While deliberating buying the book, I came across many reviews giving the impression that this was an upper-tier book meant only for those already well-versed in bayesian inference, information theory, and machine learning. Fortunately for me (having purchased it for ~50$), I have been gliding along at quite an easy pace. Already I've learnt about hamming codes and the formulas & axioms (interestingly formulated!) of bayesian probability theory. The treatment probably isn't the most sophisticated, I'm sure, but for me at least it's a good enough fit.
I think my apparent ease might have to do with the fact that I've been doing a lot of abstract math recently (axiomatic set theory, differentiable manifolds, lin alg), and to me, this goes to show how powerful math is as a language. (People say it is a universal language, and it is in this sense: once we understand, we rarely have room for mis- or non- understanding). I have to say that it truly pays to be rigorous! (nod to Wittgenstein).

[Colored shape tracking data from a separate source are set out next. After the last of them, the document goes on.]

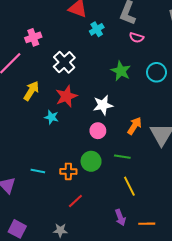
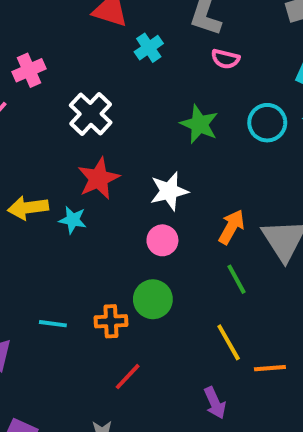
yellow arrow: (31, 91) -> (28, 208), moved, turned -126
green line: (122, 157) -> (237, 279), moved, turned 56
orange line: (147, 224) -> (270, 368), moved

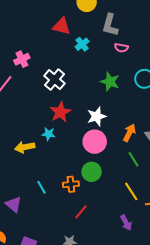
yellow arrow: (28, 208) -> (25, 147), moved
pink circle: (162, 240) -> (95, 142), size x1.5
cyan line: (53, 324) -> (41, 187), turned 56

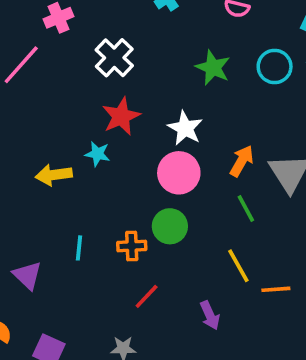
white star: (97, 116) -> (185, 128), turned -30
cyan line: (41, 187) -> (79, 248), turned 32
purple arrow: (126, 223) -> (210, 315), moved

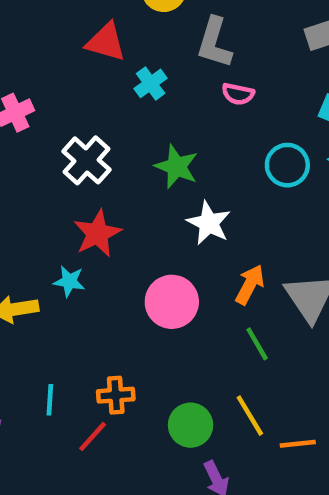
green star: (213, 68) -> (177, 167), moved
white star: (185, 128) -> (209, 223), moved
green circle: (170, 226) -> (191, 425), moved
red line: (147, 296) -> (93, 437), moved

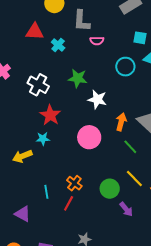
orange cross: (116, 395) -> (74, 183), turned -35

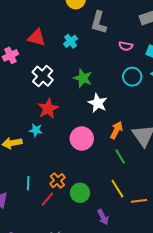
red triangle: (35, 32) -> (37, 38), moved
pink semicircle: (97, 41) -> (126, 46), moved
green circle: (110, 189) -> (80, 193), moved

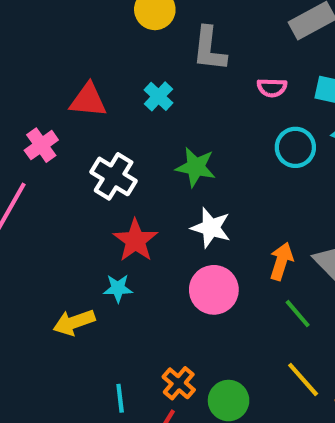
white star: (98, 103) -> (211, 228), moved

Our brains work by applying well-optimised strategies learnt in the past to new situations, and then custom-fitting this strategy as it accumulates more and more data (although some brains, noticeably adult ones, stop doing this altogether). In fact, this whole process, which can be summed under the term 'learning', is itself a strategy we have to fine-tune constantly. Given these facts, it follows that it will be immensely helpful to identify guaranteed ways of
1. 'picturing' the same thing differently (shortening the time needed to search for alternative strategies, and lending itself to psychological convenience) and of
2. equating very different notions of things by reimagining them under the same picture (allowing the quick identification of applicable strategies without reference to irrelevant details)
And math, which goes above and beyond the precision of natural language, manages this with elegance and grace.
And yet learning math takes a lot out of me, it is physically exhausting, and emotionally-dangerous to get sucked into the non-human, ruthless, high-octane world of abstract math. Yet it is only in these regions of the mind that math is doable... it requires that we rewrite our axioms of thought: there is no space for human guesses or hunches, only previously apprehended notions which must be burnt into memory. But that is its beauty, it is a world perfect in its own right.